== Segment start ==
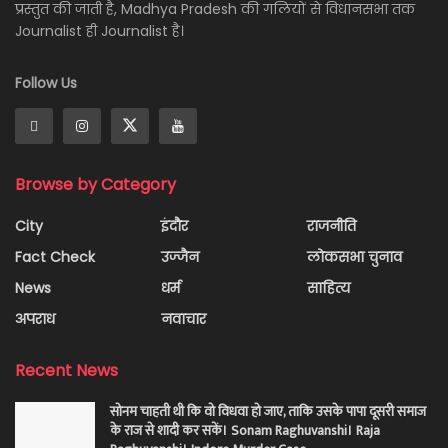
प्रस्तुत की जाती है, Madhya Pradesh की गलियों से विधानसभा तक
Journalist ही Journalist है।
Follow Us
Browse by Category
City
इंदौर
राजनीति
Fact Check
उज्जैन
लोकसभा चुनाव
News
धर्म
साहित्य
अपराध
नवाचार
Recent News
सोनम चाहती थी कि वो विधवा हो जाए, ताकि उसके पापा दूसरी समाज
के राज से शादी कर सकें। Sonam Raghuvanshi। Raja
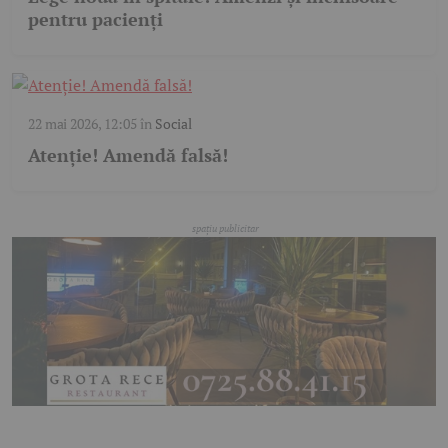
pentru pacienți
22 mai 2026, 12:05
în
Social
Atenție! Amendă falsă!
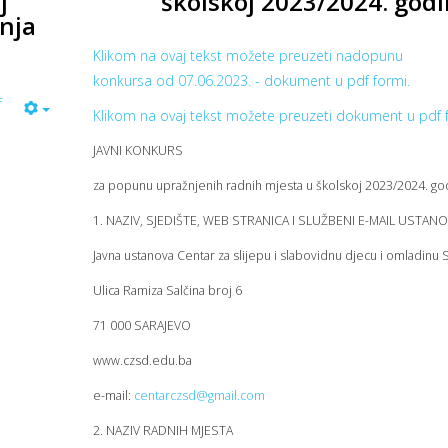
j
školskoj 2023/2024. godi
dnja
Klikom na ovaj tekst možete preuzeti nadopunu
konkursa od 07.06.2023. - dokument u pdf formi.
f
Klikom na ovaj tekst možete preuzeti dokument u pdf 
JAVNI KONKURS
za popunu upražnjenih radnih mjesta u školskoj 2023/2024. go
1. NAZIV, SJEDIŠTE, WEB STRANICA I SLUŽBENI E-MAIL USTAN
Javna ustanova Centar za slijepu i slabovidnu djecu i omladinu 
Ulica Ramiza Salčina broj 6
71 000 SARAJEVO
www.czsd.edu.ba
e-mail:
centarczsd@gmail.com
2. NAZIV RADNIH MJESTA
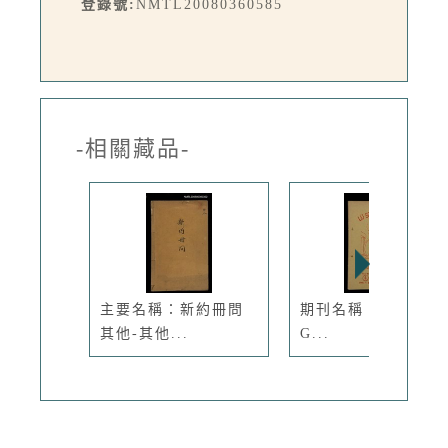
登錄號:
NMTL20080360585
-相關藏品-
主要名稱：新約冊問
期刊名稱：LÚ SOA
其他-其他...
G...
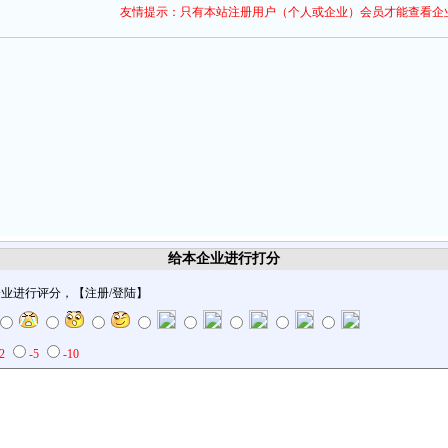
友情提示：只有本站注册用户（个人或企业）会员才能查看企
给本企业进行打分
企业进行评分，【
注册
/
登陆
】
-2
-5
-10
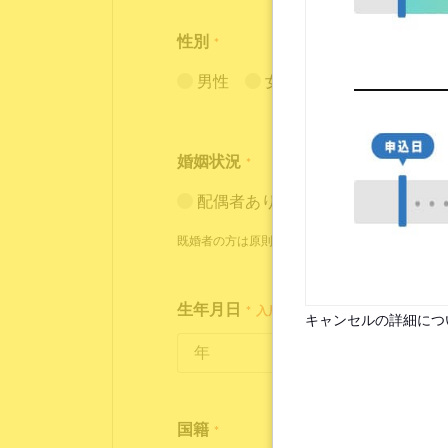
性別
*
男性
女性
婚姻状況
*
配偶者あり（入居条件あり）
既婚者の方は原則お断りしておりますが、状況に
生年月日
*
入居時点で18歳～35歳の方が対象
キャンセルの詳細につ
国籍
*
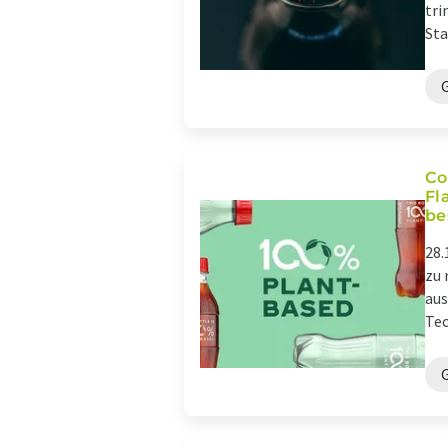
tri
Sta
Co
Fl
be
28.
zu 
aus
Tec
== Segment end ==
# [WORK ORDER]
Out of the records above, pull the lines that include the word "NAZIV".

# [OUTPUT]
1. NAZIV, SJEDIŠTE, WEB STRANICA I SLUŽBENI E-MAIL USTAN
2. NAZIV RADNIH MJESTA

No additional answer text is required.